We walked on, it was only about a hundred yards to my house, and at one point Tony kind of laughed, and I said, what, and he said, “I bet that’s one angry bee.”

When we reached his car he opened the door and told Michael to get in. But Michael wouldn’t. “Get in the car!” Tony shouted suddenly.

“You can’t leave me like this,” I said. “What am I supposed to do with him?”

“There’s no way I take my kid in that house, with him like that. You got to be kidding me.”

“So leave him in the car.”

“There’s no way I leave him in the car.”

“Just lock the door. If something happens, he can honk the horn.”

“No way.”

“I don’t know what to do,” I said and sat down on the porch.

“Is Walter around?”

But Walter and Susie were out; we tried the bell.

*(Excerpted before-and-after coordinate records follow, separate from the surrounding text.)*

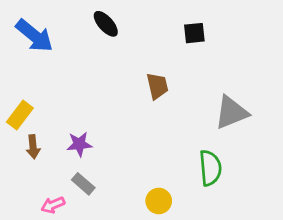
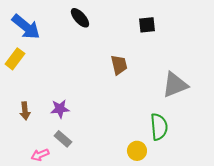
yellow rectangle: (20, 115) -> (15, 59), moved
yellow circle: (159, 201) -> (137, 151), moved

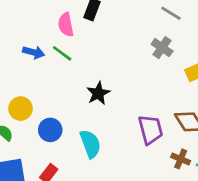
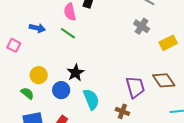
blue arrow: (34, 52) -> (37, 28), moved
black star: (98, 93) -> (76, 73), moved
brown cross: (181, 159) -> (122, 111), moved

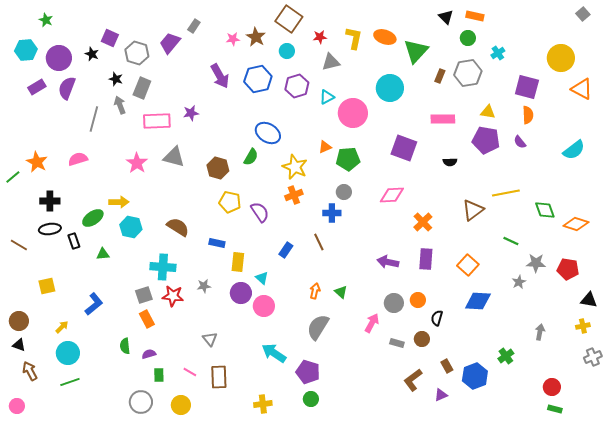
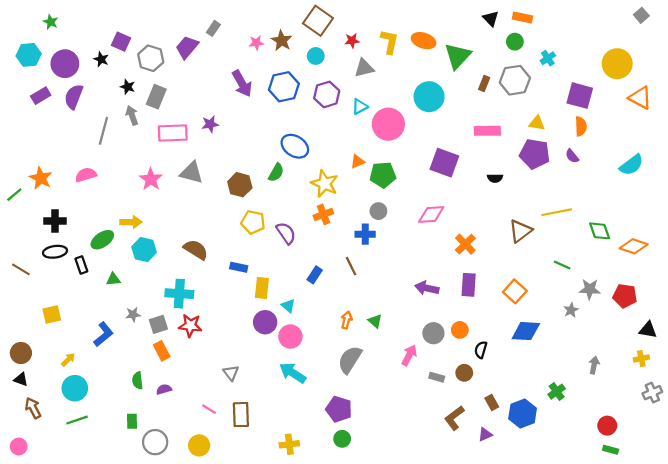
gray star: (204, 286) -> (133, 315), moved
cyan arrow: (274, 353) -> (293, 373), moved
green rectangle: (159, 375) -> (132, 421), moved

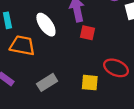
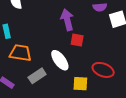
white ellipse: (46, 25) -> (60, 60), moved
gray rectangle: (47, 82) -> (37, 76), moved

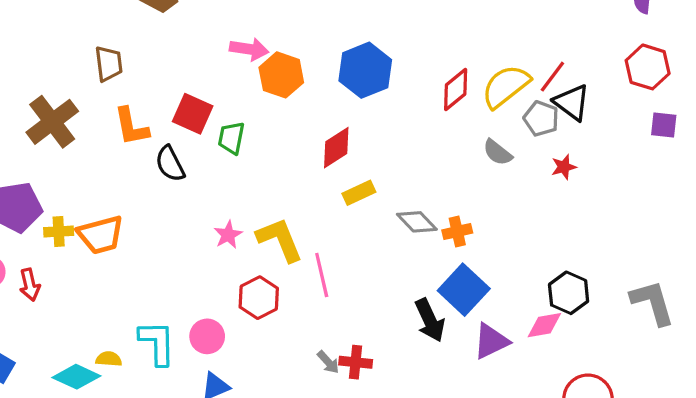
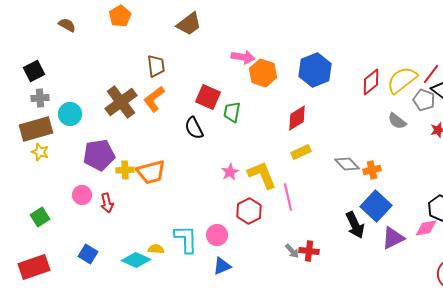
orange L-shape: (131, 127) -> (154, 99), moved, turned 64
yellow rectangle: (359, 193) -> (301, 152), moved

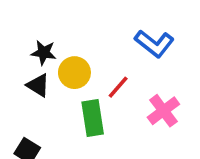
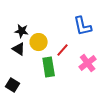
blue L-shape: (154, 44) -> (83, 26), turned 40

“Just sit here and wait for the police. It will take me half an hour to drop off Michael and come back.”

“I’m hungry,” Michael said.

“Just get in the car.”

“I don’t know what to do,” I said. “It will take more than half an hour this time of day. Five o’clock traffic.”

But Tony drove off anyway and eventually I changed my mind and went inside. “Nolan, Nolan,” I called out, from the stairs. There wasn’t any answer. We had left the front door open, at least it was open when I reached the landing, and I walked in. Nolan lay on his side, with his legs swiveled over, so that both of his shoes and both of his shoulders touched the floor, but his hips stuck out. Lying like that he looked a little fat, like a strong middle-aged black man who had put on weight. The bandage from his face had stuck to his shirt. He was never very dark-skinned, and his skin had a washed-out whitish look, like when you put too much milk into a cup of tea. There was a crust of drying spit around his mouth.